Thursday, 25 May 2006
Dáil Eireann Debate
11. Mr. Howlin asked the Minister for Education and Science her plans to amend section 29 of the Education Act 1998 in relation to school expulsions; and if she will make a statement on the matter. [19892/06]
13. Mr. Kenny asked the Minister for Education and Science if, in addition to amending section 29 of the Education Act 1998, any further aspect of the legislation will be amended; and if she will make a statement on the matter. [19868/06]
In January 2005 I established the Task Force on Student Behaviour in Second Level Schools. The balancing of rights in Section 29 of the Education Act 1998 was acknowledged by the Task Force as one of the areas which prompted many submissions. While highlighting the fact that the majority of section 29 suspensions and expulsions are going in favour of schools, the Task Force report recommended that the legislation be amended to strike a better balance between the rights of the disruptive student and those of his/her peers to an education. It also recommended that the timeframe involved in these appeals be examined.
With a view to taking account of these recommendations, the Deputy will be aware that an Education (Miscellaneous Provisions) Bill has been included in the Government’s Legislation Programme. This will be a focused piece of legislation the principal purpose of which will be to amend section 29 of the Education Act.

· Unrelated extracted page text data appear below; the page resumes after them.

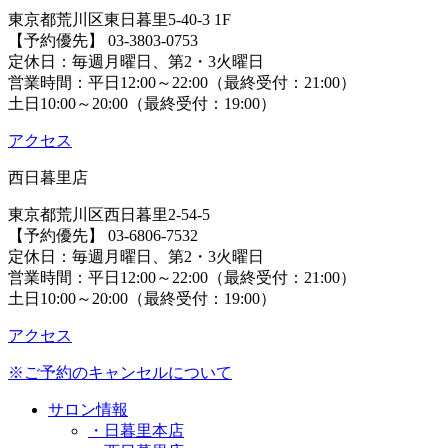
東京都荒川区東日暮里5-40-3 1F
【予約優先】 03-3803-0753
定休日：毎週月曜日、第2・3火曜日
営業時間：平日12:00～22:00（最終受付：21:00）
土日10:00～20:00（最終受付：19:00）
アクセス
西日暮里店
東京都荒川区西日暮里2-54-5
【予約優先】 03-6806-7532
定休日：毎週月曜日、第2・3火曜日
営業時間：平日12:00～22:00（最終受付：21:00）
土日10:00～20:00（最終受付：19:00）
アクセス
※ご予約のキャンセルについて
サロン情報
・日暮里本店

I believe that all students have the right to learn and every teacher has the right to teach in a positive environment. To this end, immediately after receiving the report of the Task Force, I announced a series of measures to promote positive behaviour in our second level schools, of which amending the legislation is just one.
Staff, including psychologists, are currently being recruited for these teams and they will be in place from the start of the next school year. They will look at every aspect of the school from the type of community it is serving, to the effectiveness of the code of behaviour, the appropriateness of the curriculum and the level of engagement with parents. They will bring with them an awareness of the strategies that have helped schools facing similar challenges to maintain a positive climate.

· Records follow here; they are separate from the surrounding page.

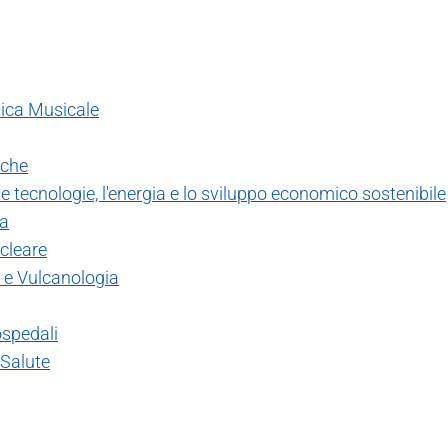
tica Musicale
rche
 tecnologie, l'energia e lo sviluppo economico sostenibile
ca
ucleare
a e Vulcanologia
 ospedali
 Salute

The team will be able to identify schools which would benefit from having ’behaviour support classrooms’ where students who are seriously misbehaving will be taught in small groups until they are ready to return to the classroom. The emphasis in the special support rooms will be on finding out why students are misbehaving and helping them to change.
Apart from the Behaviour Support Service, there will also be training for teachers that are having difficulties maintaining good behaviour in their classrooms and an increased availability of alternative programmes to the standard Junior and Leaving Cert exams which are more practical and of more interest to some students than the traditional exam routes. The availability of alternative programmes outside the school system such as Youthreach is also being reviewed.